▶ [WHAT IS EXPECTED]:
What are the lines from the top of the entries below through the line containing "оприлюднив (850, 988)"? Return them exactly, both ends included, without the pictures.

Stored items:
• • • •

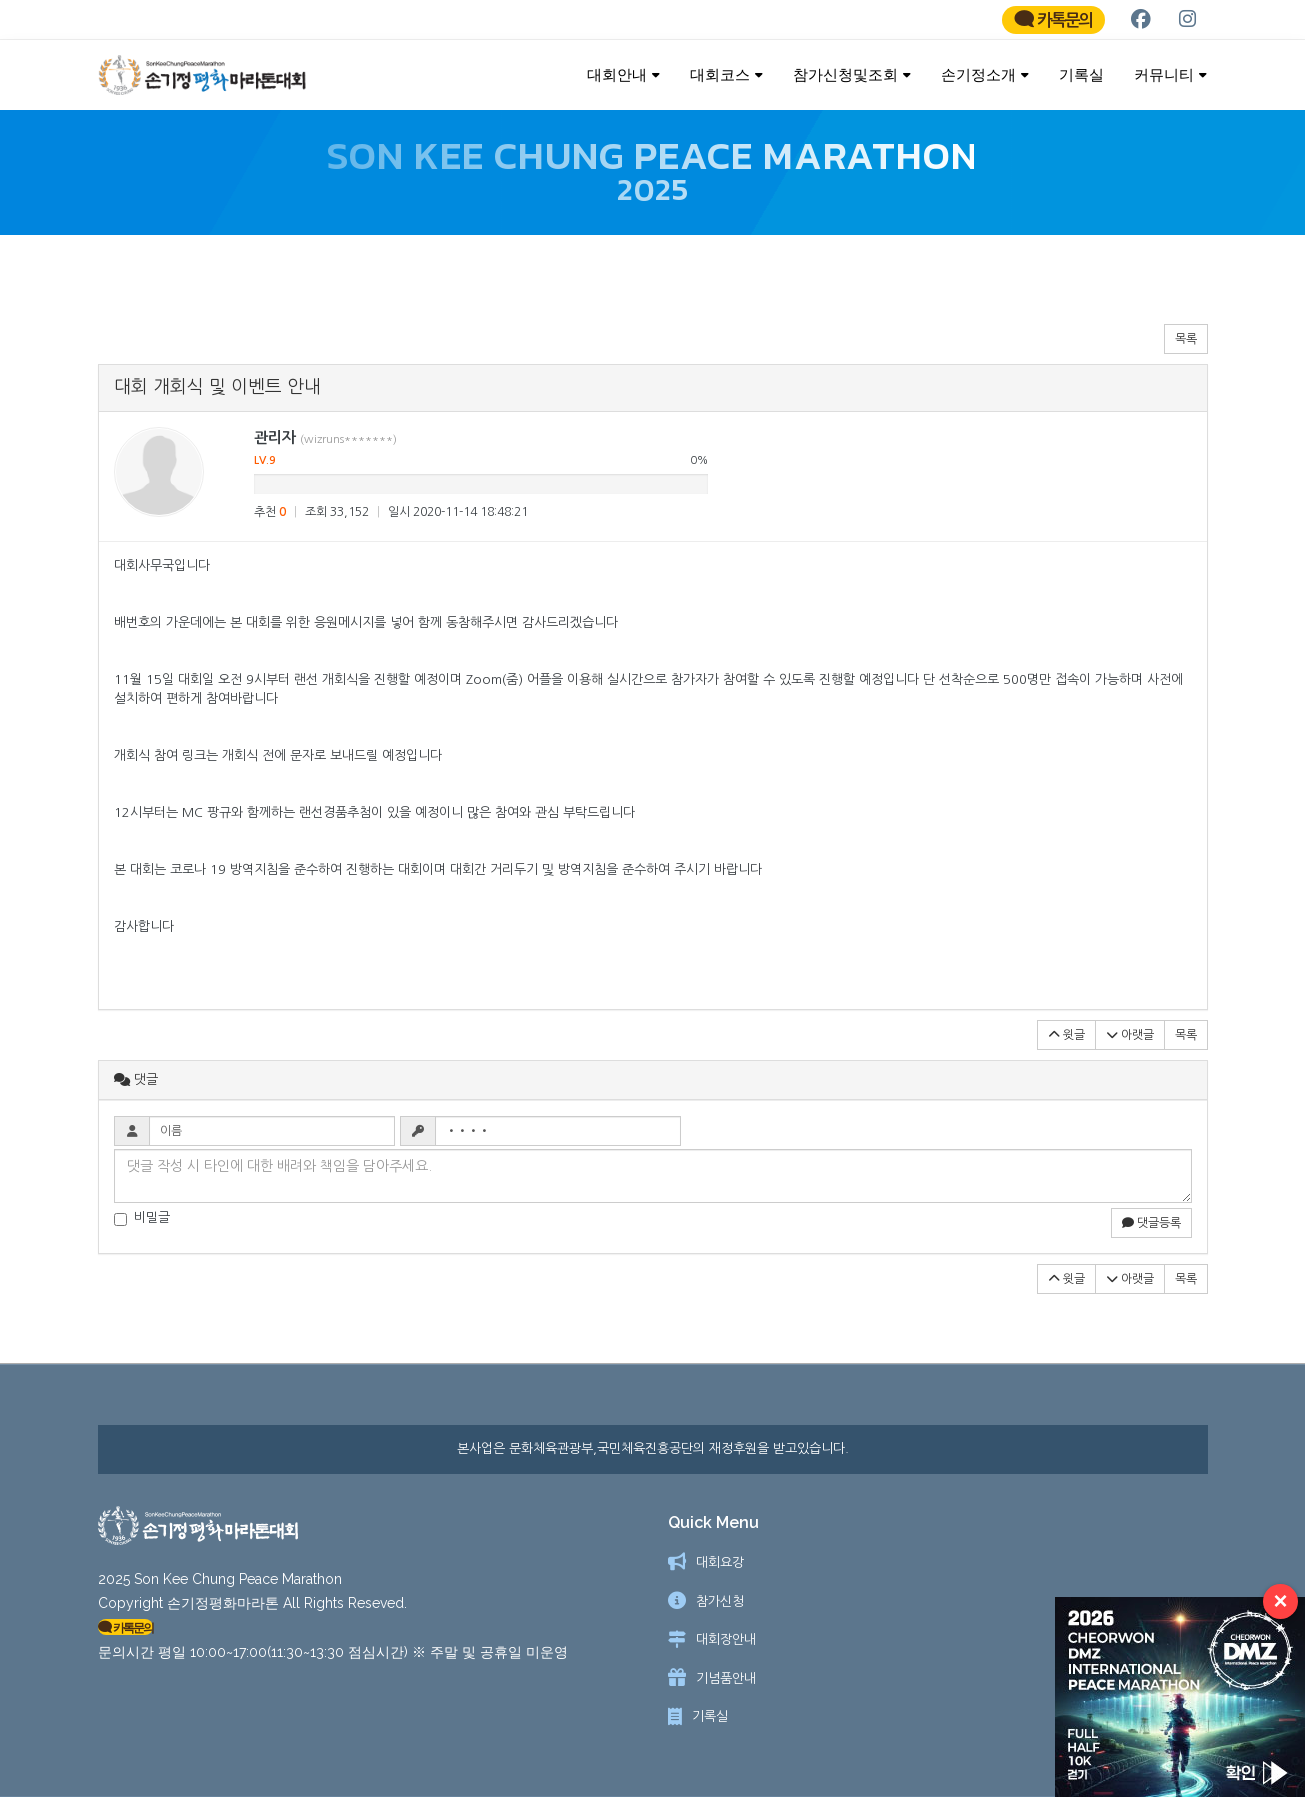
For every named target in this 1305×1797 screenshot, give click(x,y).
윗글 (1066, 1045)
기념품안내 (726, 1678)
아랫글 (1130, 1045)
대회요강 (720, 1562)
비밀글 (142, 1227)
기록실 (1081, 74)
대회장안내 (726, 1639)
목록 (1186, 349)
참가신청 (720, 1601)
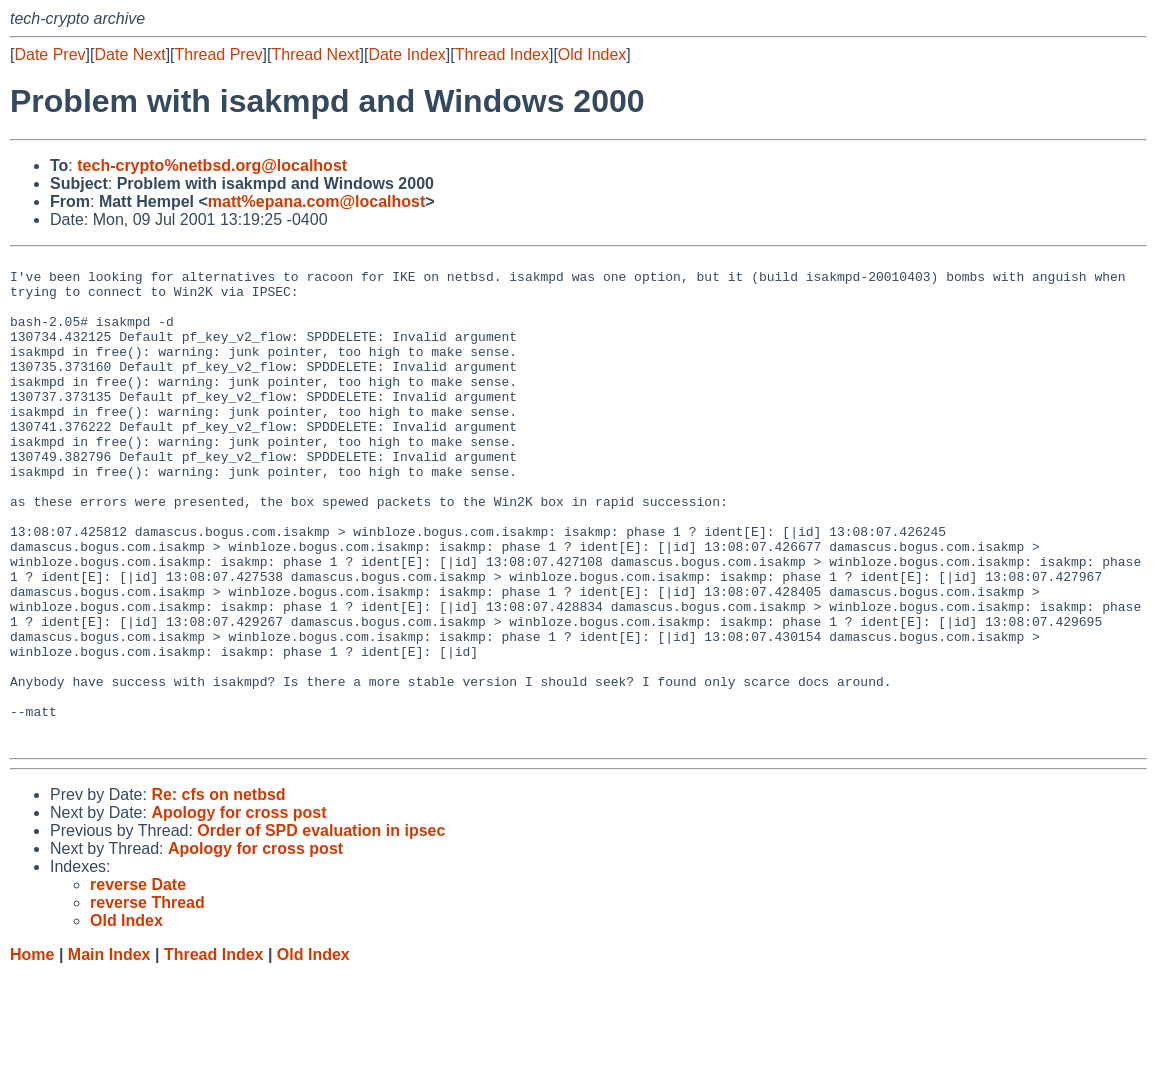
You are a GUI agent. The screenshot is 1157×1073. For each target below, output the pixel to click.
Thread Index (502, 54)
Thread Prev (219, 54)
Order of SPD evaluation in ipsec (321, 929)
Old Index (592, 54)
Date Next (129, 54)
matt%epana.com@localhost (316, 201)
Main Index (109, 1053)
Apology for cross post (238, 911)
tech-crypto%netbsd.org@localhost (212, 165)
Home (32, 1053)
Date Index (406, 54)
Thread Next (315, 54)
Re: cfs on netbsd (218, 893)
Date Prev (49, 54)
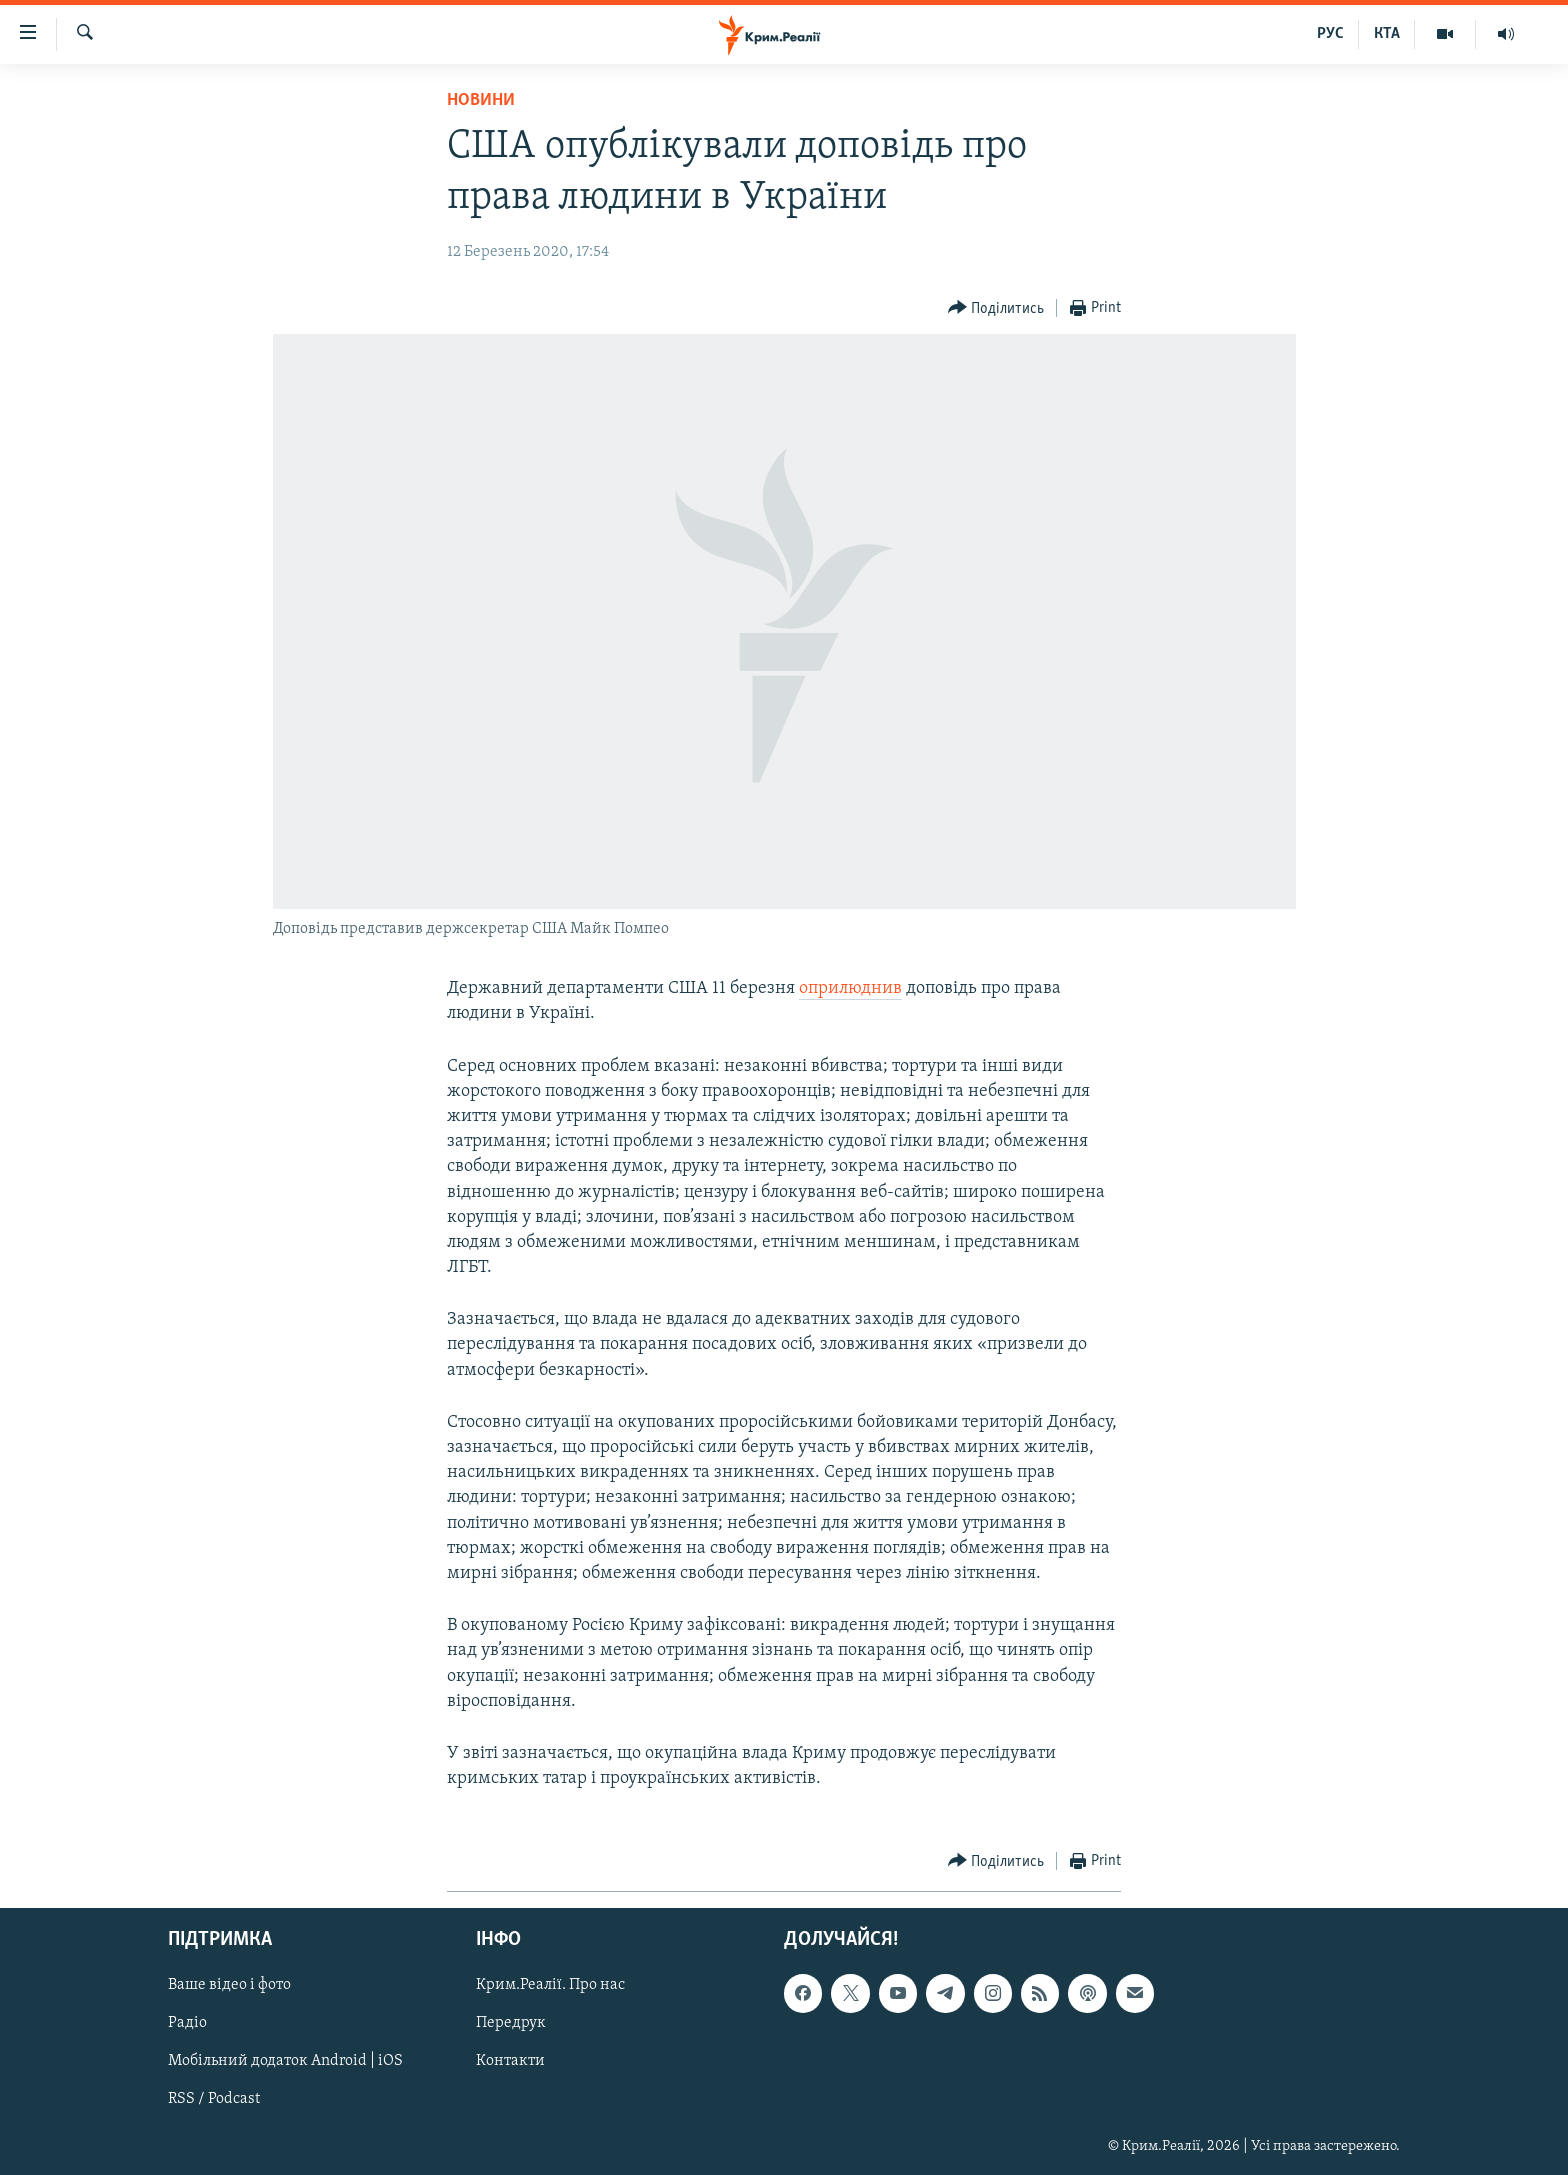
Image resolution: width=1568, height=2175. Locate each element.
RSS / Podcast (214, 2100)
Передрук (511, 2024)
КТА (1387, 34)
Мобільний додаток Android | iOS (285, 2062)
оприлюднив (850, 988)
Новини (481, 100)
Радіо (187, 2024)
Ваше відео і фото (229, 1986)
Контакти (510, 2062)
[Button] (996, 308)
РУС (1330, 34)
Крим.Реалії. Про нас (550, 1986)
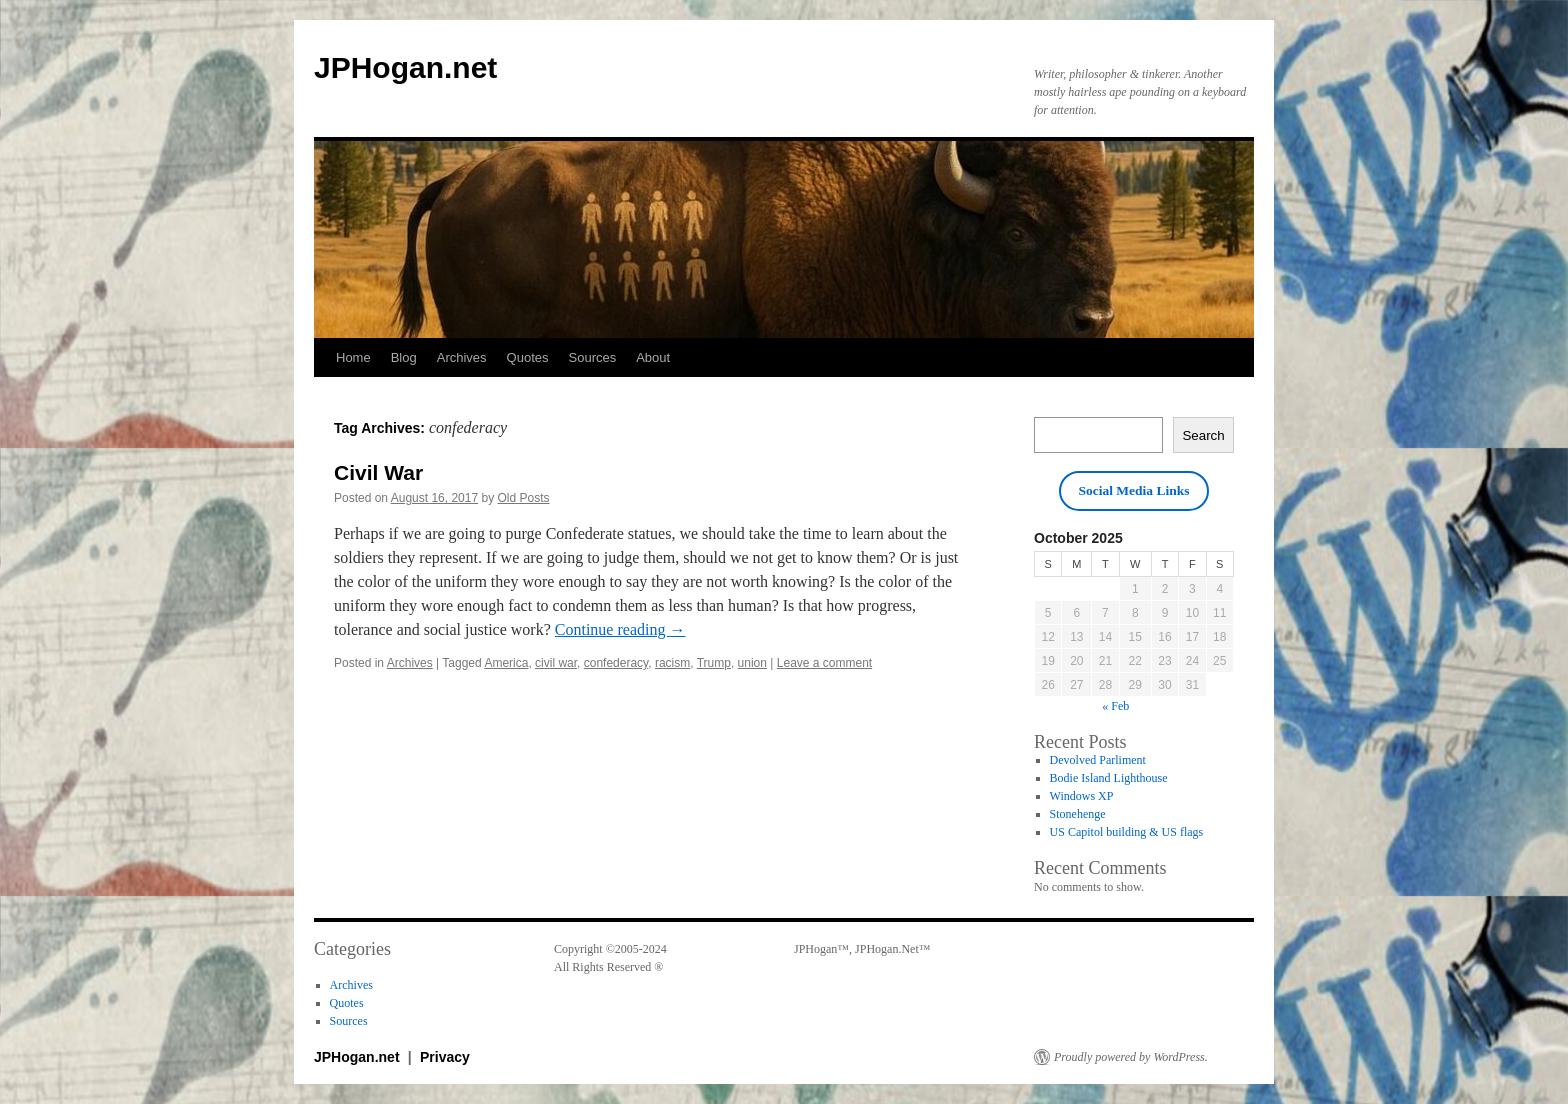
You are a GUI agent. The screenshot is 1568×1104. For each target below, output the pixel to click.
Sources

• • • •

▶ [SOLUTION TO THE PROBLEM]:
For every named target in this 1305×1797 screenshot, give click(x,y).
윗글 (1066, 1045)
기념품안내 (726, 1678)
아랫글 (1130, 1045)
대회요강 (720, 1562)
비밀글 (142, 1227)
기록실 (1081, 74)
대회장안내 (726, 1639)
목록 (1186, 349)
참가신청 (720, 1601)
You are a GUI agent. The screenshot is 1157×1073. For each target below, output the pixel to click.
Thread Index (502, 54)
Thread Prev (219, 54)
Order of SPD evaluation in ipsec (321, 929)
Old Index (592, 54)
Date Next (129, 54)
matt%epana.com@localhost (316, 201)
Main Index (109, 1053)
Apology for cross post (238, 911)
tech-crypto%netbsd.org@localhost (212, 165)
Home (32, 1053)
Date Index (406, 54)
Thread Next (315, 54)
Re: cfs on netbsd (218, 893)
Date Prev (49, 54)
Image resolution: width=1568, height=2175. Locate each element.
RSS / Podcast (214, 2100)
Передрук (511, 2024)
КТА (1387, 34)
Мобільний додаток Android | iOS (285, 2062)
оприлюднив (850, 988)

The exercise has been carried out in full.